EXERCISE DESCRIPTION
Copy every line that contains the string "siguiente" from the entries below.

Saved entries
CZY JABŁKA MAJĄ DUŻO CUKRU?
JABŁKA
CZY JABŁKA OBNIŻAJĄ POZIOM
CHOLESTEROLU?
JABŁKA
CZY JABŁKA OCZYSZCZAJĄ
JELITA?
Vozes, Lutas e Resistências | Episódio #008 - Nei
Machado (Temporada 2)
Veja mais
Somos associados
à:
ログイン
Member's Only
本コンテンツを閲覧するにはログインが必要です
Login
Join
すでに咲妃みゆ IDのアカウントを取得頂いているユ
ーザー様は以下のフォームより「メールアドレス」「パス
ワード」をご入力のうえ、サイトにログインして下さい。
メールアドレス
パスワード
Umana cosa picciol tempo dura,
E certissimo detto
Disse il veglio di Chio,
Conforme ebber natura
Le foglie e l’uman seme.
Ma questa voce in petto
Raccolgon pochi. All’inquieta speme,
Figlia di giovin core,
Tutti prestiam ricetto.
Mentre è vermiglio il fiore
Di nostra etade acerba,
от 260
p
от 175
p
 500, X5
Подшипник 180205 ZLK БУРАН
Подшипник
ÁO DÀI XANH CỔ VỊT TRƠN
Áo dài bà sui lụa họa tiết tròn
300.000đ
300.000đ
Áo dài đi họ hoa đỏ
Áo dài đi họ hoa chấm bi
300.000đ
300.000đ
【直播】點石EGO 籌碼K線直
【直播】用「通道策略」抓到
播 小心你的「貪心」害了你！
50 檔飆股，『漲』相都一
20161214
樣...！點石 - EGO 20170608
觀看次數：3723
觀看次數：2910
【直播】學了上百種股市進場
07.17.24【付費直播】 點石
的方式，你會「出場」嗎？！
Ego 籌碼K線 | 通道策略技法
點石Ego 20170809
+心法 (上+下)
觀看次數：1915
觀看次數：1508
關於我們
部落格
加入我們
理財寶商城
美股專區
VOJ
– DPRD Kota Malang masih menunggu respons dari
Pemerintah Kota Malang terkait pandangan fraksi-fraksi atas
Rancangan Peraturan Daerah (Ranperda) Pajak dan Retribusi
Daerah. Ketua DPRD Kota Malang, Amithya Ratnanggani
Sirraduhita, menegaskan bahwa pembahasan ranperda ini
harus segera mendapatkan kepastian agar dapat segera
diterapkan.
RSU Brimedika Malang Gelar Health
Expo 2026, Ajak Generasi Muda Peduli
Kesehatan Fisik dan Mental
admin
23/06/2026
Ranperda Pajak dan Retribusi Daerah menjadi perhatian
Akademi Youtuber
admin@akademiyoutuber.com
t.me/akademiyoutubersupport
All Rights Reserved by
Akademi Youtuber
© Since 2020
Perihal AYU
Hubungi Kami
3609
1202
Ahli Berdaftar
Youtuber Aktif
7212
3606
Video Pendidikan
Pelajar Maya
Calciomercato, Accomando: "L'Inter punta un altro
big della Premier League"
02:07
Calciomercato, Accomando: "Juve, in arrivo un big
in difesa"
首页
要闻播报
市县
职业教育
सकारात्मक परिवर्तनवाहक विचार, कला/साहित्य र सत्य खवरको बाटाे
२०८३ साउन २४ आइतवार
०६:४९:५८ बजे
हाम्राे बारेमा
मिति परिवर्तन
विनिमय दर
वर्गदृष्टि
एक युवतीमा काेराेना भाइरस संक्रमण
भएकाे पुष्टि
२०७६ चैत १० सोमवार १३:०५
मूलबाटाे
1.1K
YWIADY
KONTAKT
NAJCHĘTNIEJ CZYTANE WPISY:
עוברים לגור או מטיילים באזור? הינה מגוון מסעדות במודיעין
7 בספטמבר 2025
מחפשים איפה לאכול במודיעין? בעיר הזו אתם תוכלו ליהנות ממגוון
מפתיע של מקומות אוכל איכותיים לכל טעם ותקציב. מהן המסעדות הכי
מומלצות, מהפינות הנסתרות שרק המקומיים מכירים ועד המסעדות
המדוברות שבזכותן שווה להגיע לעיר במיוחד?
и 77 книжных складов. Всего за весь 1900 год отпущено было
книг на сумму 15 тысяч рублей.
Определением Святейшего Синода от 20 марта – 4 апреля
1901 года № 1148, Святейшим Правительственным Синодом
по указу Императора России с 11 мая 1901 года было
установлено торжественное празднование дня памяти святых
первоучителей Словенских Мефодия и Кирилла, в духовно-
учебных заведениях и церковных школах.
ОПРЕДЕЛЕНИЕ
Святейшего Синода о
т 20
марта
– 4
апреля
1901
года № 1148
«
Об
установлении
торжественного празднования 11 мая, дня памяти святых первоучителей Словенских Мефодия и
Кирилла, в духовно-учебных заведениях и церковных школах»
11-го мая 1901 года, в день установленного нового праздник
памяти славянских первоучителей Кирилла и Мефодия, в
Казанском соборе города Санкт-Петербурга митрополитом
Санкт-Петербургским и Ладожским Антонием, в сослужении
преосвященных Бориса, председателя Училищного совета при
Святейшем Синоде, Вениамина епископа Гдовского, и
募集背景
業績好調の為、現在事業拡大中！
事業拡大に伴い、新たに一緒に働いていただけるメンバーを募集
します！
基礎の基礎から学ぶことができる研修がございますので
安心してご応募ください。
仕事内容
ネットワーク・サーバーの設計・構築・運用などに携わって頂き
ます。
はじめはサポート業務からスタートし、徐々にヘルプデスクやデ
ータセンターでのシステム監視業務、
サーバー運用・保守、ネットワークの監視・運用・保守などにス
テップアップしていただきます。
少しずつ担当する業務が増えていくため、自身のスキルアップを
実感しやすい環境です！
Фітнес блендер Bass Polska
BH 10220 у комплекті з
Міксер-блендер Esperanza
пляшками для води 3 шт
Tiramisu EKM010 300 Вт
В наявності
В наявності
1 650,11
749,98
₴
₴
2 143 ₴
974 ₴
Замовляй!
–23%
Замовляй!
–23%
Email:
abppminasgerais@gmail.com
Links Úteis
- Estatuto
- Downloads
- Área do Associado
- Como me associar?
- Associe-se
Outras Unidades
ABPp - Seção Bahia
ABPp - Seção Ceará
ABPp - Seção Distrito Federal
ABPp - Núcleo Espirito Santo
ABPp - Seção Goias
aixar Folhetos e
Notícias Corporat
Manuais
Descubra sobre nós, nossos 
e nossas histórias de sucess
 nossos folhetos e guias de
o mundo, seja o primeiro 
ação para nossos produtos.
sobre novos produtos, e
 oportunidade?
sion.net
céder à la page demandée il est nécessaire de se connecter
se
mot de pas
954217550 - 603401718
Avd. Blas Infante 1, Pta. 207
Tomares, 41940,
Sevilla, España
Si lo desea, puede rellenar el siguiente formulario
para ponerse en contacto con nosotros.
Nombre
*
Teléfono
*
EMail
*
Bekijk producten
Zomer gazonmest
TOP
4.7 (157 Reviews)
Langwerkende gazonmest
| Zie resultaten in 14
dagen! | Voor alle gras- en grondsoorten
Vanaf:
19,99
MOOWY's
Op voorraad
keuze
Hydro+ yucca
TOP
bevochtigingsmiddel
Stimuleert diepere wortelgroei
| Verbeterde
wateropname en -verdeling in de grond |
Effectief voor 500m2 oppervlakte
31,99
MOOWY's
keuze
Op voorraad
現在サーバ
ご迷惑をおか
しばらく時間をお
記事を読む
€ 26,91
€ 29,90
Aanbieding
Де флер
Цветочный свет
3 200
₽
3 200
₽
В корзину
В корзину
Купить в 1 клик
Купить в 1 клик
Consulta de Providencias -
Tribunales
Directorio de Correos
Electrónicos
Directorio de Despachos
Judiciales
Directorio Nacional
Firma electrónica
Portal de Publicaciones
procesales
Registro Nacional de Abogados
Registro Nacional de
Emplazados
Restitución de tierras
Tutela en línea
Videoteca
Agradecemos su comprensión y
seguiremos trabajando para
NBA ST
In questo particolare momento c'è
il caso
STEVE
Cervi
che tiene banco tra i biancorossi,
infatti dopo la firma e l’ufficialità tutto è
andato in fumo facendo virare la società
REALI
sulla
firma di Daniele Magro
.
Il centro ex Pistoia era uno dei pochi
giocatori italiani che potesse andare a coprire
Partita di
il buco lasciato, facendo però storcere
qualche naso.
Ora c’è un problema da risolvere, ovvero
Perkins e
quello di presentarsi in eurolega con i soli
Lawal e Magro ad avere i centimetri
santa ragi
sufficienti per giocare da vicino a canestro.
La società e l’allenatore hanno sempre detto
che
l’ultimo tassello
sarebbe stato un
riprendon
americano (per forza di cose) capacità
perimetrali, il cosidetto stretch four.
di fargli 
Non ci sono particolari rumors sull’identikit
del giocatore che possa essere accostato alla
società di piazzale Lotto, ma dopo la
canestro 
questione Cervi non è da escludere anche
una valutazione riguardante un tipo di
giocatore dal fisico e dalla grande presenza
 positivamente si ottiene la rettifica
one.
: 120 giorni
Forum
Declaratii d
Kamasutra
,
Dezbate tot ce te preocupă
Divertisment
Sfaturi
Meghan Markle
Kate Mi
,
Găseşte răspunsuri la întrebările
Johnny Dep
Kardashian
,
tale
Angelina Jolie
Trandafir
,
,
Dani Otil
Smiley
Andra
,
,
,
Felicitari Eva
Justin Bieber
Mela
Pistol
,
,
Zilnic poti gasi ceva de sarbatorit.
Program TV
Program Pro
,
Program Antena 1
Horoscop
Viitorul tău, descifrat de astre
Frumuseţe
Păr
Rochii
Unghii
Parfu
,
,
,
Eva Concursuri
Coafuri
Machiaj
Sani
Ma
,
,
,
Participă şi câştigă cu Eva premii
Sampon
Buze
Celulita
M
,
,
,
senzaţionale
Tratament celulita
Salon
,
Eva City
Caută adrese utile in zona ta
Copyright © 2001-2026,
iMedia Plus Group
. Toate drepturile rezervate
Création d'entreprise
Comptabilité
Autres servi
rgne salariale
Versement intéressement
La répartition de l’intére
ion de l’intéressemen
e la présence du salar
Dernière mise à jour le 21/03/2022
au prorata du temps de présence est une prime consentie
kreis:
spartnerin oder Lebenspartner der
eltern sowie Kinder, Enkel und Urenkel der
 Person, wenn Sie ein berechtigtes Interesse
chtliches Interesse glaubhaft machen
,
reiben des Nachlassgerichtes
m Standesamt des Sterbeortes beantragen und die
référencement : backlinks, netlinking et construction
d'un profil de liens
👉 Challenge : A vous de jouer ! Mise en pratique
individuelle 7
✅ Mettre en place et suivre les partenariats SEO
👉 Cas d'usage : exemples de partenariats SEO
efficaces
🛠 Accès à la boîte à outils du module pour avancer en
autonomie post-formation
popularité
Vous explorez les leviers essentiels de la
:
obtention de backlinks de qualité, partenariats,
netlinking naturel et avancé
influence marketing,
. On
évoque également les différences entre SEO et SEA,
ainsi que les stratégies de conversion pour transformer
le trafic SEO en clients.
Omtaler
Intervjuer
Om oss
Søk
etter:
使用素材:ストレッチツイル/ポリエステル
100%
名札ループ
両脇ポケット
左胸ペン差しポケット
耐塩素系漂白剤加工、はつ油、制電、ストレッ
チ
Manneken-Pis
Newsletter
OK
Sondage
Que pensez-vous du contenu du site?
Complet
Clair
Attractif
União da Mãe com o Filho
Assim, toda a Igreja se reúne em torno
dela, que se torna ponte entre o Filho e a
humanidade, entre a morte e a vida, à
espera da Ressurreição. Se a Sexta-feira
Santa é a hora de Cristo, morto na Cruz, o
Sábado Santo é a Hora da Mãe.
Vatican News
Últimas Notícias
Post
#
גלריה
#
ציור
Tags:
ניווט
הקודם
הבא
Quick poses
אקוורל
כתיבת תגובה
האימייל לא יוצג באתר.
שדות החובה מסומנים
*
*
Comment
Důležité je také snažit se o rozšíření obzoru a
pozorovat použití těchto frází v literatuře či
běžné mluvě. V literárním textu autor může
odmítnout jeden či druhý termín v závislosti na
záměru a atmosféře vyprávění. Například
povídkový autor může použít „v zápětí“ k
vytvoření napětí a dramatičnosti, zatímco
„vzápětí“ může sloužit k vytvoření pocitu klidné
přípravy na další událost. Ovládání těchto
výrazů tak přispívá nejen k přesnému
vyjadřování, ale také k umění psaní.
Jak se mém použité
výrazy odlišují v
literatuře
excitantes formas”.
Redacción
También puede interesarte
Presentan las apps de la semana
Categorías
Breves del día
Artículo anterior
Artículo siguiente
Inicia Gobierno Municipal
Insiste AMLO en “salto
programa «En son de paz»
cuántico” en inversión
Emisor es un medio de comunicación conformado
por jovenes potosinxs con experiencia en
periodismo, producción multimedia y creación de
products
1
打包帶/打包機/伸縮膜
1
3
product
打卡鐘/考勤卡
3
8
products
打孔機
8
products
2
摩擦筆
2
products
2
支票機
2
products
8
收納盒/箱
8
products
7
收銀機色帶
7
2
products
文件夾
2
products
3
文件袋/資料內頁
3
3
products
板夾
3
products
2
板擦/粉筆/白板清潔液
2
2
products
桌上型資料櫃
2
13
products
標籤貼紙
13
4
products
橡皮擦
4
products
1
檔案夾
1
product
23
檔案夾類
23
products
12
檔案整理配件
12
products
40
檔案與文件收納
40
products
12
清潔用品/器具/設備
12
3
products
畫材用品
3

SOLUTION TO THIS TASK
Si lo desea, puede rellenar el siguiente formulario
Artículo siguiente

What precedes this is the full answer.